Un problème organisationnel ? Non. Le pêché originel est à chercher bien plus du côté du nombre de participants. Prenons les chiffres : ce week-end, 939 combattants ont foulé les tatamis de l’Institut du Judo. Une centaine ou presque de plus que l’année dernière, où 842 judokas avaient participé à ces championnats de France. Les -55kg ? Soixante-six participants. Les -48kg ? Soixante-deux judokates.
La raison de cette augmentation ? Les bonus attribués aux ligues (voir ce document) depuis cette saison et qui ont fait substantiellement gonfler le nombre de participants. Un week-end très long pour tout le monde qui soulève du coup des interrogations : ne faudrait-il pas baisser le nombre de combattants par catégorie pour proposer un cadre plus serein et confortable pour tous ? Quel nombre pertinent pour l’événement qui rassemble l’élite cadets du judo français en sachant qu’il existe des championnats de France 2e division et espoirs pour cette catégorie d’âge ? Des raisons logistiques et sportives devraient pousser à s’interroger sur cette question.

2) De beaux finalistes
Si certains des inquiétudes observées à la coupe de France minimes étaient également présentes ce week-end (voir plus bas), le judo proposé par la grande majorité des finalistes fut remarquable à suivre. Samedi, le combat pour le titre entre Alyssia Poulange (SO2J Saint Ouen) et Alicia Marques (JC Orthézien) en -52kg fut le plus excitant du jour. Pas vraiment un hasard puisque ces deux judokates s’étaient distinguées il y a un mois, ici-même lors des championnats de France juniors, Alyssia Poulange remportant l’argent alors qu’Alicia Marques terminait en bronze.
Deux judokates qui firent montre d’une nette supériorité tout au long de la journée avant une finale à haute intensité, marquée par époustouflant travail en ne-waza de Poulange : sankaku classique suivi d’un sankaku à la manière de Mark Huizinga, évolution vers un retournement classique avant un changement d’axe à 180 degrés pour une clé de bras imparable. Du travail d’orfèvre.
Le dimanche, Désir Zoba Casi (-73kg, Bold Academy) fit parler son impact et son sumi-gaeshi, un spécial que ce gaucher maîtrise fort bien. Notons aussi les uchi-mata de Julie Des Cognets (-57kg, Kumo) et David Gnafoua (Arts martiaux d’Asnières), le o-uchi-gaeshi terrible d’Anais Nebout-Gonsard (-70kg, Stade Clermontois Judo) ou le ippon-seoi-nage supersonique de Mathéo Akiana Mongo (+90kg, Sainte Geneviève Sports Judo). Il y eut beaucoup de spectacle ce dimanche lors du bloc final. Du suspense, de la tension. Un très bon moment de judo.

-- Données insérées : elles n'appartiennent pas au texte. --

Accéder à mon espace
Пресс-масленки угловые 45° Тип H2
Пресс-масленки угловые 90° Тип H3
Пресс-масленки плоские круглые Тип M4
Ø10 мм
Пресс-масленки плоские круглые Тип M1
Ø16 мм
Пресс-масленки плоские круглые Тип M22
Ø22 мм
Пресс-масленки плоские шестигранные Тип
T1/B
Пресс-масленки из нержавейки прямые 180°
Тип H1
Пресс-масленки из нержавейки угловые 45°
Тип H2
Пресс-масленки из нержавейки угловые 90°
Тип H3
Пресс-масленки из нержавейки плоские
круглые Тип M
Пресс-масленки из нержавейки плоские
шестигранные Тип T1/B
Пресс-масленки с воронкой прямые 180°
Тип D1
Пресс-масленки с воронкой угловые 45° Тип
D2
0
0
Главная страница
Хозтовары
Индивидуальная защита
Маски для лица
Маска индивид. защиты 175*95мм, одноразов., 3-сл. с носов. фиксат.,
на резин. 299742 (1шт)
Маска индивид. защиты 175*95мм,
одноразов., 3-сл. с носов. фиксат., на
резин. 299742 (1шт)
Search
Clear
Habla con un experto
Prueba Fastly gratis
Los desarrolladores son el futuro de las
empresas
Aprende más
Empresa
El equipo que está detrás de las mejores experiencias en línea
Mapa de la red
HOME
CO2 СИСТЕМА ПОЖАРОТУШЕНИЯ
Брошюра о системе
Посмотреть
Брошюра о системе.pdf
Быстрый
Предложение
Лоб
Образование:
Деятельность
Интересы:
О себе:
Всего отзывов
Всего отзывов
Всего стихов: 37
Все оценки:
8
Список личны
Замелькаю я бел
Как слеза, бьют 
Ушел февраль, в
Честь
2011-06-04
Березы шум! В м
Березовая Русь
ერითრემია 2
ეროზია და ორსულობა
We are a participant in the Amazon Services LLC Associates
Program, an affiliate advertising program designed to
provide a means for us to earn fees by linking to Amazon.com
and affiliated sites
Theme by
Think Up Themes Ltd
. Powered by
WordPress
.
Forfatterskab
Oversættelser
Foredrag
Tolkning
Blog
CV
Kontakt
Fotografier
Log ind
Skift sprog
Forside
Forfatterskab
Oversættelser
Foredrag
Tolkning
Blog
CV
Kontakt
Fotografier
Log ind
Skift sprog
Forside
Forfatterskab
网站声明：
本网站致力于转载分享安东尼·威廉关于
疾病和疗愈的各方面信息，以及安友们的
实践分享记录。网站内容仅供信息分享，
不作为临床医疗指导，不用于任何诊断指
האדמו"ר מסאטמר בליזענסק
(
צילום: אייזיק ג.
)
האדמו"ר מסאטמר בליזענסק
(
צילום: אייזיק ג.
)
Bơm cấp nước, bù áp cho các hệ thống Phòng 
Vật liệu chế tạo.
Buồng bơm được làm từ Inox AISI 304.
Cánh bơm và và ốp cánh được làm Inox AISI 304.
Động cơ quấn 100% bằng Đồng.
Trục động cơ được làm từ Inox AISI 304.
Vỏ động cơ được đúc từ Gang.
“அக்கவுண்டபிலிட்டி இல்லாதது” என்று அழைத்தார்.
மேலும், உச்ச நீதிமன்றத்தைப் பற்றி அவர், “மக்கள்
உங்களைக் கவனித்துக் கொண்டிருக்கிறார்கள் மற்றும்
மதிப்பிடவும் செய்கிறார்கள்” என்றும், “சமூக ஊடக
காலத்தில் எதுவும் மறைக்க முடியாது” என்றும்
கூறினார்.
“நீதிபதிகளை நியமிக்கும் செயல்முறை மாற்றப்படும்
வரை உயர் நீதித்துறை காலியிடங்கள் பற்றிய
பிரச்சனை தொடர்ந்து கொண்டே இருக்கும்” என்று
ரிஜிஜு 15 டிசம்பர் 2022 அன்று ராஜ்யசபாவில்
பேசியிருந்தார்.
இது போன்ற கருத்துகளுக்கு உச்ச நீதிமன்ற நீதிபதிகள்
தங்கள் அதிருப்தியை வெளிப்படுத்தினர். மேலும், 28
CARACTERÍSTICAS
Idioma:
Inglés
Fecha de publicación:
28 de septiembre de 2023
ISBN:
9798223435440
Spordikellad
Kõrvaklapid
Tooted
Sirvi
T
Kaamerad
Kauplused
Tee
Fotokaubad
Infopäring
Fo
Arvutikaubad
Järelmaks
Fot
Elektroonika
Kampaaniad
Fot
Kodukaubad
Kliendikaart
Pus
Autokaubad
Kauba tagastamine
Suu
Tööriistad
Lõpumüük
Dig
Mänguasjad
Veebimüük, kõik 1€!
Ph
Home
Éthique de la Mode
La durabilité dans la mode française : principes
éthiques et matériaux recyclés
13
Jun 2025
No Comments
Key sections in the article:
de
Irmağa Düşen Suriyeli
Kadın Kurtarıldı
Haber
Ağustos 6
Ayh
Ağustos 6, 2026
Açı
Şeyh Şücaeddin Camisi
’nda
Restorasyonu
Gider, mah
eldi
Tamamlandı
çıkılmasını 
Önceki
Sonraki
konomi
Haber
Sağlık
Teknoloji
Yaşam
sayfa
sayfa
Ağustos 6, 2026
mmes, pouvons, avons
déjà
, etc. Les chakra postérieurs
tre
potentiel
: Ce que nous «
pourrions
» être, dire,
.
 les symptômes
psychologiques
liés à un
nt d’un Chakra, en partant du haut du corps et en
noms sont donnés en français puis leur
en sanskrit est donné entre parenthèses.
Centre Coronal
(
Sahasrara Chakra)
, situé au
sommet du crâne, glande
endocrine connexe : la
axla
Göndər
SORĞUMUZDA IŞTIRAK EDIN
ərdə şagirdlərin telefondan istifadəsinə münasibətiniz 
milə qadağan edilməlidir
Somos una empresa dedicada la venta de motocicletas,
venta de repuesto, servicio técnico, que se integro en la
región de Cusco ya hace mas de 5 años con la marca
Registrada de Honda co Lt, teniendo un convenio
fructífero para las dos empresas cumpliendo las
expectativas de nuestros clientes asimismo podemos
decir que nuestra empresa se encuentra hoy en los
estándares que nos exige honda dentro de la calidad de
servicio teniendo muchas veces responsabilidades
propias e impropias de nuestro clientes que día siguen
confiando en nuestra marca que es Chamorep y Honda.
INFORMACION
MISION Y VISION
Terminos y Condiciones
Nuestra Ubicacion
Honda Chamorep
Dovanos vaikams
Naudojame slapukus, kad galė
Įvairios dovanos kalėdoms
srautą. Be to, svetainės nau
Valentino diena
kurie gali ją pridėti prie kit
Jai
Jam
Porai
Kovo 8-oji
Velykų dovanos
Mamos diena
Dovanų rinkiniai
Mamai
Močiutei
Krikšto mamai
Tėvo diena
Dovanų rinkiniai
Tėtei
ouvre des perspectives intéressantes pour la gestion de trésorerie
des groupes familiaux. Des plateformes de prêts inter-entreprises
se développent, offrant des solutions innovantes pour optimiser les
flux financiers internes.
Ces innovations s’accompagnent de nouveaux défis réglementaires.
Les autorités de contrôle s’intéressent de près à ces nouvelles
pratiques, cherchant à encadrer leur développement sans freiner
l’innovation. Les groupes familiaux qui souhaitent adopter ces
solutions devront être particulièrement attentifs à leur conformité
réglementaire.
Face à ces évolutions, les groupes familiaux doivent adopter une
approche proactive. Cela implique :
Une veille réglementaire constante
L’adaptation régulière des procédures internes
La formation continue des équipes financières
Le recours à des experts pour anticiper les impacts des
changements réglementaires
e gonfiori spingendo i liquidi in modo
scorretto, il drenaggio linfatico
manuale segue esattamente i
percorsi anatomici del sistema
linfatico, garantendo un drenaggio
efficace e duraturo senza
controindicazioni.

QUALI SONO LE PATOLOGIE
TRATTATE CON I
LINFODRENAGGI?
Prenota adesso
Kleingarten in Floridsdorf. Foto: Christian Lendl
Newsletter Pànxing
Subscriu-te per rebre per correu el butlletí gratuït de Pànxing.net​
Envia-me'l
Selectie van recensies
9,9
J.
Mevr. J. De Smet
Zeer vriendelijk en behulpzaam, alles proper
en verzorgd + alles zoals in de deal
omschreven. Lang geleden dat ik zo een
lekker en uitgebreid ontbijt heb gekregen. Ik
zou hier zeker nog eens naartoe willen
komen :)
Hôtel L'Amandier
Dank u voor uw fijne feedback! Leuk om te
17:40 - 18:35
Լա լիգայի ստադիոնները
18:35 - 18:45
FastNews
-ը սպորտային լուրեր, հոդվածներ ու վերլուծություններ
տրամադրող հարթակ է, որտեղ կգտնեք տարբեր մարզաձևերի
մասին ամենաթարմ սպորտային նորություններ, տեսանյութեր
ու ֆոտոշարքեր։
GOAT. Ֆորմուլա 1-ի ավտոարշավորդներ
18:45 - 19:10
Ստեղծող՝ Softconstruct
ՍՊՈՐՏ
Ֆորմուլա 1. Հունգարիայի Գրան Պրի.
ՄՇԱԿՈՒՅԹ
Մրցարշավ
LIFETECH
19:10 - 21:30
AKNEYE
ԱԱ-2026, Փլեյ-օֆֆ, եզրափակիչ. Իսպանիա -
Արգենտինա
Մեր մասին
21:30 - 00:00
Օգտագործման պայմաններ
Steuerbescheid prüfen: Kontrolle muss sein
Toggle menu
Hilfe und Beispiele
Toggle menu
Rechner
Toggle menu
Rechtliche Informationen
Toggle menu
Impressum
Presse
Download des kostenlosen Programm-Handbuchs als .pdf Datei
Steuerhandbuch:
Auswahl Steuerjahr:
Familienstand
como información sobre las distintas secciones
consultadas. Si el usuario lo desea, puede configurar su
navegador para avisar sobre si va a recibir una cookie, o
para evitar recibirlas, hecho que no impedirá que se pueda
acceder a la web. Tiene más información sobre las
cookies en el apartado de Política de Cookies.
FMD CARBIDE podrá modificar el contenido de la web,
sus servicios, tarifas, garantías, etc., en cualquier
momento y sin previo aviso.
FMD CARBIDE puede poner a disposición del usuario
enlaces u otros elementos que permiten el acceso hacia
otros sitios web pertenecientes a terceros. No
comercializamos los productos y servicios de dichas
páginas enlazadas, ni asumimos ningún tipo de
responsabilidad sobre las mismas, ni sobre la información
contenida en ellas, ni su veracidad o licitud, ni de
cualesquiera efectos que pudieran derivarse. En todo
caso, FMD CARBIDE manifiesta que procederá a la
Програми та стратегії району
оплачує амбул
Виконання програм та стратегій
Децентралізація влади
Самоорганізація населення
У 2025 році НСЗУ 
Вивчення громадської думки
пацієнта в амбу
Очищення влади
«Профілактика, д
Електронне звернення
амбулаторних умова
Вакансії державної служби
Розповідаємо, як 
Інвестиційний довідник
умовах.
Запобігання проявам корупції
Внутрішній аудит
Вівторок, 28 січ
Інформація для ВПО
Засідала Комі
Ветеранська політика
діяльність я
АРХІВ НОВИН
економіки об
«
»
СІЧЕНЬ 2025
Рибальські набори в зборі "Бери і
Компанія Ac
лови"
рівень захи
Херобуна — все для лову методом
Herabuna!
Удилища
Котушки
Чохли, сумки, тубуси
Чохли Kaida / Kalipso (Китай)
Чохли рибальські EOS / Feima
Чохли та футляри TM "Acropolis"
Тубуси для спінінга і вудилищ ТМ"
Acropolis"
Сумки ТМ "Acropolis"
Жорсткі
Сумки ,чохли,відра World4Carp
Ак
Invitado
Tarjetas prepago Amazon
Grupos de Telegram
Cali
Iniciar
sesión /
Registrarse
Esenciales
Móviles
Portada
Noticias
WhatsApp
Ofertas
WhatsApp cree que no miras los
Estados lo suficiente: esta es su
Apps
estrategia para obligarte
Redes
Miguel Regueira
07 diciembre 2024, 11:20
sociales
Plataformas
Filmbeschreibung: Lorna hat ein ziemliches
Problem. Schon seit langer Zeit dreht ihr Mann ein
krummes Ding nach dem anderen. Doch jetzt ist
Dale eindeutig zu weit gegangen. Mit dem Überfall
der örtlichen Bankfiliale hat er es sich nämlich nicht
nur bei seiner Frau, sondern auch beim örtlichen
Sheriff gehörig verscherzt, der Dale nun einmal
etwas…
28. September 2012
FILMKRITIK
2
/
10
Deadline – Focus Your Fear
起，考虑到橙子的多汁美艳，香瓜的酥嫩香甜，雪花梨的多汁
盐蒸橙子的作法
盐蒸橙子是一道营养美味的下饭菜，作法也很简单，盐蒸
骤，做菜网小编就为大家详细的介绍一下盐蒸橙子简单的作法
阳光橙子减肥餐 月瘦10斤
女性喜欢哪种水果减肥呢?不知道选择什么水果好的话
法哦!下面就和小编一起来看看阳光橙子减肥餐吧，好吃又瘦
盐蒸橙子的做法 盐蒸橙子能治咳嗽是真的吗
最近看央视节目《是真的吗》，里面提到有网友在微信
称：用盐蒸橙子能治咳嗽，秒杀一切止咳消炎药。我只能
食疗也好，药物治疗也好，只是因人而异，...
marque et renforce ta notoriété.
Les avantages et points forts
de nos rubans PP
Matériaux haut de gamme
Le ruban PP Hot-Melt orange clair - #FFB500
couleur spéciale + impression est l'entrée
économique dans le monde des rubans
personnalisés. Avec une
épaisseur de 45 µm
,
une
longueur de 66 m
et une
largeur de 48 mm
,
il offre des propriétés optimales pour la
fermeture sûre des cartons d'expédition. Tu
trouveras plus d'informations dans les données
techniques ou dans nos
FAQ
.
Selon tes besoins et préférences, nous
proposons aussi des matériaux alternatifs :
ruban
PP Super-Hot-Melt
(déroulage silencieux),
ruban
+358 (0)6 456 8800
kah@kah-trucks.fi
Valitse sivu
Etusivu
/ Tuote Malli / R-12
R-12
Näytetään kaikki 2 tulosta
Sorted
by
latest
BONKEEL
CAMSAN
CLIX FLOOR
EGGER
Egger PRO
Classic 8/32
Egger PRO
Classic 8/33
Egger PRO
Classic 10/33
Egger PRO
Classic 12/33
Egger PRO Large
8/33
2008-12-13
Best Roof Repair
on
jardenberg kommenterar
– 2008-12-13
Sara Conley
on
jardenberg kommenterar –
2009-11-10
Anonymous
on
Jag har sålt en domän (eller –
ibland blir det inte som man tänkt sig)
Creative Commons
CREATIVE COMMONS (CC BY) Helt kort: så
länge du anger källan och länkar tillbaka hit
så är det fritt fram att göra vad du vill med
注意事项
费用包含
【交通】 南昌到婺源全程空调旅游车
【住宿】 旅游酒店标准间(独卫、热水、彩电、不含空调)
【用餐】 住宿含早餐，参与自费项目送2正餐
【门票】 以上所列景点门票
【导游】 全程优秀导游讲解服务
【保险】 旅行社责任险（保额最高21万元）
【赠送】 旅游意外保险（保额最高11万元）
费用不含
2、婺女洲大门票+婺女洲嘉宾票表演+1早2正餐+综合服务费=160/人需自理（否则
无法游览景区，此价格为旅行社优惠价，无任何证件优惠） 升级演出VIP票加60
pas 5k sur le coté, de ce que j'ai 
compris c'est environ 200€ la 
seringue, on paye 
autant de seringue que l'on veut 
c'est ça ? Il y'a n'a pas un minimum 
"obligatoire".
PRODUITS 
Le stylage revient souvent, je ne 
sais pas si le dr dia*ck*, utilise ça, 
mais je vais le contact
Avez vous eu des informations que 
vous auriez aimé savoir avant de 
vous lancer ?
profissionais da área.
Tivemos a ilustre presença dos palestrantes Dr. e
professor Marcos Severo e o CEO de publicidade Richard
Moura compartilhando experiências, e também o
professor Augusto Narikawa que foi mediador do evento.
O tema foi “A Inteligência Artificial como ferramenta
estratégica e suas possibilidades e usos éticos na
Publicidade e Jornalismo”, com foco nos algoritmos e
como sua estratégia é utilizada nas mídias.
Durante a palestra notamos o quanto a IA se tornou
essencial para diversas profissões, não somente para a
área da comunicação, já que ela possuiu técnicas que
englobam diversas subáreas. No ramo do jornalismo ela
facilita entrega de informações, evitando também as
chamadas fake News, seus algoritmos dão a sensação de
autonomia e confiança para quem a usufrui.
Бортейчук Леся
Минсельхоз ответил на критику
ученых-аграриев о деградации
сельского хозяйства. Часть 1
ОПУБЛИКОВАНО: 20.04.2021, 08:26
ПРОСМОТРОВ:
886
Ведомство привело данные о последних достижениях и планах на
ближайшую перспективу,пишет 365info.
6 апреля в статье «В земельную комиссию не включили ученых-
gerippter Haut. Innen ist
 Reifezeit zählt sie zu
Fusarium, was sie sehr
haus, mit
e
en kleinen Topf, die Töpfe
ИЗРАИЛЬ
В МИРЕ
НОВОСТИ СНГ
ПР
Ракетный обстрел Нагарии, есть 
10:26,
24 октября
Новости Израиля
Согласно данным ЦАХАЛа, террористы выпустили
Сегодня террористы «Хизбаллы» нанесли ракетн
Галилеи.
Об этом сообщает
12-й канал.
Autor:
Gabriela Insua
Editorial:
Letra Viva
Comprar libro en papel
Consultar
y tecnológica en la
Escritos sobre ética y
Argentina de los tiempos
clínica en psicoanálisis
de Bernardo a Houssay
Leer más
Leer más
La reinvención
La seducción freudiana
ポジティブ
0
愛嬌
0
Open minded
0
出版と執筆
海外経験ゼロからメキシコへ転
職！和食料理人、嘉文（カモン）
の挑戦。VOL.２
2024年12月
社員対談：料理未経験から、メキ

3) Une inégalité à la ranking list
Le problème fut soulevé par plusieurs professeurs et entraîneurs. La problématique est la suivante : il est interdit aux cadets première année de participer aux championnats de France juniors, contrairement aux cadets deuxième et troisième années. Une inégalité par l’âge face à la possibilité de marquer des points pour la ranking list. Une inégalité d’autant plus grande que le nombre de points pouvant être marqué par un cadet aux championnats de France juniors est particulièrement substantiel : 350 points pour une troisième place. Soit 150 points de plus qu’une victoire en coupe européenne, et cinquante points de moins, à peine, qu’une victoire lors des championnats de France cadets.
Des points qui comptent, mais uniquement pour les dix meilleurs de la ranking list, et qui peut bouleverser du coup les têtes de série aux championnats de France cadets… sous le regard impuissant des cadets première année.
Une question de la ranking list qui amène du coup l’interrogation suivante, rejoignant le premier point abordé : pourquoi ne pas revenir au système originel, avec des championnats de France cadets situés avant les championnats de France juniors ? Le calendrier international plaide pour cela puisque les championnats d’Europe cadets ont lieu généralement fin juin, pour début septembre pour les juniors. Avec la multiplication des coupes européennes, les trois tournois sélectifs pour chaque catégorie d’âge trouveraient à être planifiés sans trop de difficulté.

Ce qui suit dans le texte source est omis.